« Vous, vous êtes journaliste : vous écrivez votre papier et ensuite vous vous en lavez les mains. Nous, on a la réglementation à faire respecter, mais en face des milliers d’emplois qui dépendent de la décision. Et là, je ne sais pas comment faire. » C’est ce que confiait un grand serviteur de l’Etat à Radio France et au Monde, à l’automne 2023, à propos de la situation des eaux minérales Nestlé : Perrier, Vittel, etc. La contamination des sources exploitées par la multinationale était connue des administrations et du gouvernement depuis 2021, mais la réponse apportée par ce dernier a été, sur pression politique venue du sommet de l’Etat, de permettre au minéralier de recourir à des moyens frauduleux pour poursuivre ses activités. Et ainsi continuer de vendre comme « eau minérale naturelle » une eau soumise à des traitements illicites car polluée par des bactéries fécales, des résidus de pesticides, des polluants éternels.
Le rapport de la commission d’enquête du Sénat, rendu le 19 mai, a révélé l’ampleur de la collusion entre Nestlé, des cabinets ministériels, l’agence régionale de santé (ARS) d’Occitanie et la préfecture du Gard. « J’ai eu au téléphone la présidente de Nestlé Waters pour valider ensemble le document », écrit le patron de l’ARS au préfet, le 4 décembre 2023. « Le document » : un rapport de son administration, expurgé de certaines informations à la demande de la firme suisse, apprend-on dans le rapport sénatorial.

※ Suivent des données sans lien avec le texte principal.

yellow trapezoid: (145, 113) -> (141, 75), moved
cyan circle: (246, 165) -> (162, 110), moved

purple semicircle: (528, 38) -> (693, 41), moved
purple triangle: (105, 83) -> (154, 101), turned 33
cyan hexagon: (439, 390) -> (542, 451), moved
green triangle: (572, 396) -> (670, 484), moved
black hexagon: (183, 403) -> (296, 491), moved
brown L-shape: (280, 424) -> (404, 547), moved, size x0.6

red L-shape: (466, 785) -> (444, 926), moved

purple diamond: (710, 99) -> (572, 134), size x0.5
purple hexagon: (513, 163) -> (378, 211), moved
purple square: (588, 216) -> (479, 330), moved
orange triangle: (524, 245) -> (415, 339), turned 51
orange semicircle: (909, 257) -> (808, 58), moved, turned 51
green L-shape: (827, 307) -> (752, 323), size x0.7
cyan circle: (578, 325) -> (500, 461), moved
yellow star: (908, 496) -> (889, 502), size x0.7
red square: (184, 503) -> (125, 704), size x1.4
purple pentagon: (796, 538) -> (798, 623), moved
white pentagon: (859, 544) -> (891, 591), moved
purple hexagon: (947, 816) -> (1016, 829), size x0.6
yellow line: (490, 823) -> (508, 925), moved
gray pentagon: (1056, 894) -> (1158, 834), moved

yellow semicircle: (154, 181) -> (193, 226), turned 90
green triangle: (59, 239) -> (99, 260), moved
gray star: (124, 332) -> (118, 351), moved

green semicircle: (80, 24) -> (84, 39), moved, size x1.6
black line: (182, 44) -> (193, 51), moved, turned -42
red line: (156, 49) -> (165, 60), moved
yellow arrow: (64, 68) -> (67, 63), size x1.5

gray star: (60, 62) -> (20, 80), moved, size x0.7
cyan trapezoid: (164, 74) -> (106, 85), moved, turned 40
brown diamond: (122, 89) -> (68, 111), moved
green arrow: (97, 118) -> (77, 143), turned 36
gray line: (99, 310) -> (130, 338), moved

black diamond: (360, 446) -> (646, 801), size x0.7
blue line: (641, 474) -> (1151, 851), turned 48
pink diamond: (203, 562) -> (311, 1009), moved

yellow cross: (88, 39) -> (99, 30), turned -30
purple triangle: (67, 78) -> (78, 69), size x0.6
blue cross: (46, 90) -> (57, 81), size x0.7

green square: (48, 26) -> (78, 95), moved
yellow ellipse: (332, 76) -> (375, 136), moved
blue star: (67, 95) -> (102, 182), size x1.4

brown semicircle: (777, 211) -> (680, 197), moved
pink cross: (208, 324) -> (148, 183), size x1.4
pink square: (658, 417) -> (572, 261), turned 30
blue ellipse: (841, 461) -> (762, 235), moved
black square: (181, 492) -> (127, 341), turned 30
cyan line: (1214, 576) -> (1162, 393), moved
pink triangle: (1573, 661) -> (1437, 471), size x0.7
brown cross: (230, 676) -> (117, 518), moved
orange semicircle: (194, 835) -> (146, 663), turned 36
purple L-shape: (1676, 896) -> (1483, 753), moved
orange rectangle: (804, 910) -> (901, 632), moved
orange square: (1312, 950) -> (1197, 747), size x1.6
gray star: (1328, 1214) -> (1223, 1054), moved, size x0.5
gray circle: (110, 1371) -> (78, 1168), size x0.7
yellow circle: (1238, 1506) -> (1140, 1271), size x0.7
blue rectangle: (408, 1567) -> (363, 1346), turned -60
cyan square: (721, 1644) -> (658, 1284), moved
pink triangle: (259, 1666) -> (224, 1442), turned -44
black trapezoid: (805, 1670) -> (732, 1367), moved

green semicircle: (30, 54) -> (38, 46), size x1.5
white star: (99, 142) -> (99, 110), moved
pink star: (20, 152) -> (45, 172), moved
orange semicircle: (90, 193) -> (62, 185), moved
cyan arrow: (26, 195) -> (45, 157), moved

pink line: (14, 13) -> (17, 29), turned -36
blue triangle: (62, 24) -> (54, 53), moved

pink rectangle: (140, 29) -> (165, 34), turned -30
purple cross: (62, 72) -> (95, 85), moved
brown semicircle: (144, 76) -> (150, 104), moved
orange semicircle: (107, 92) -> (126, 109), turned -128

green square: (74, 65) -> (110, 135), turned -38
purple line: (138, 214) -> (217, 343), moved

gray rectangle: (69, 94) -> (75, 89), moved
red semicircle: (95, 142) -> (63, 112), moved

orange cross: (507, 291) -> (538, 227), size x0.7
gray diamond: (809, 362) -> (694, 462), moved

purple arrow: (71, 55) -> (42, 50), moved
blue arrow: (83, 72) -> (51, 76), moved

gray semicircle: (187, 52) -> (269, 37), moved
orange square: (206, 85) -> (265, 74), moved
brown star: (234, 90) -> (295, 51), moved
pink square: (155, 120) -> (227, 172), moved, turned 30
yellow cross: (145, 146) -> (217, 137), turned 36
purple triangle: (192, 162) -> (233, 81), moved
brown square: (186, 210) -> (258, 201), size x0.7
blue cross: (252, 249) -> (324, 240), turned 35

Au ministère délégué à la santé, le patron de l’ARS précise : « J’ai demandé à la présidente [de Nestlé Waters] ses EDL [éléments de langage] pour qu’on les partage et qu’on soit raccord pour la suite. »
Un haut fonctionnaire qui fait réécrire un rapport de son administration par l’industriel mis en cause, et soumet ses éléments de langage à ceux de la firme : c’est ce à quoi il faut s’attendre lorsque la dégradation de l’environnement finit par détruire de la valeur et de l’emploi. Pour éviter le drame social ou maintenir à l’exploitant son niveau de rentabilité, il n’y a d’autres choix que la dissimulation ou le travestissement des faits, en accord avec les pouvoirs économiques. La duplicité est alors le prix du business as usual.